Last week my aunt, Judy Harrison, 82, passed away. She had been in poor health for a while, and when my father called with the news I wasn’t surprised. What did surprise me was when he told me she had requested all her nephews serve as pall bearers at her funeral. I agreed, of course, and two days later Pam and I made the trip to Gainesville, Georgia for the memorial service and burial.
When the hearse arrived at the cemetery at Concord Baptist Church, my cousins and I pulled out the coffin and walked it to the grave. I’ve officiated at more funerals than I can count, but this was the first time I remember serving as a pall bearer. Family funerals are always a challenge for ministers because it’s hard for us to step out of our official role and act like normal people. I’ve preached in the past at a couple of funerals for family members and felt so uncomfortable that a few years ago I decided not to do it anymore. Instead, I’ve chosen on these occasions to participate as one of the family. Serving as a pall bearer at Judy’s funeral was exactly what I needed to do—for myself as well as for my family.
Judy was buried next to her husband J.N. who died three years earlier. I saw nearby the graves of my grandparents, her mother and father, Reness and Vancy Turner. Other familiar names dotted the surrounding headstones, people I either had known or whose names figured in the many stories my father told me in my childhood about the town and the people who lived there. The church rests in the shadow of Wauka Mountain, the southernmost peak of the Appalachian Mountains, and the small communities and family farms that spill over and into the surrounding hills and valleys have been home to my family for generations.
I return to this place often because of the simple love of place that southerners of all people know so well. But my trip this time had the added benefit of meeting up with my cousins—that’s our group picture at the top, taken on the front steps of the church following the service.
Aunt Judy was the second-oldest of five siblings and had two daughters. Her older sister has four sons. My father is next in line, and he has three sons. His younger brother Ben has two sons and a daughter. The youngest brother, Vandy, has Down’s Syndrome and never married. Altogether there are twelve first cousins (my youngest brother was sick the day of the funeral and isn’t in the picture).
We’re all middle-aged now and to a person have done well. Wes just retired after a long career as a dentist. Pat is a tenured professor at the University of Alabama. Gary has done very well at Georgia Power Company. Jeff just took early retirement after years working as a negotiator for the health care industry. Rick is a vice-president for a national trucking firm. In fact, looking at the group of people in the picture, all of us would say we’ve had fortunate lives.

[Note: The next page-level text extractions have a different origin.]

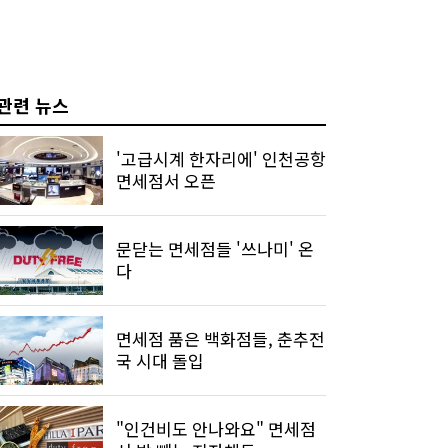
관련 뉴스
'고급시계 한자리에' 인천공항
면세점서 오픈
문닫는 면세점들 '쓰나미' 온
다
면세점 품은 백화점들, 춘추전
국 시대 돌입
"인건비도 안나와요" 면세점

We don’t see each other very often but when we do it doesn’t take long to re-connect. Our conversation doesn’t revolve much around our professional lives—that’s the furthest thing from our minds. We talk instead about shared memories from our childhoods. Like holiday get-togethers when we’d stand in a circle and throw lit firecrackers at each other’s feet to see who would flinch first. Or touch football games played in the street where we had to dodge passing cars. Or Christmas dinners together. The experiences we had decades ago that didn’t so much form the relationships we enjoy today as they confirmed the deeper family connection we already had.
We talk also about our own families. What our kids are doing. Who they married. How many children they have. Where they live. The connection between us is always a wonder to me and continues to remind me of the enduring strength of the family. The generations behind us make us what we are and set the stage for the generations to come. Past flows into present, and the family we were effortlessly becomes the family we are.
The Bible doesn’t teach that the family is eternal. In the life to come, Jesus says, all the relationships we enjoy on earth will give way to a greater fulfillment. But family this side of heaven is a blessing that transcends generations.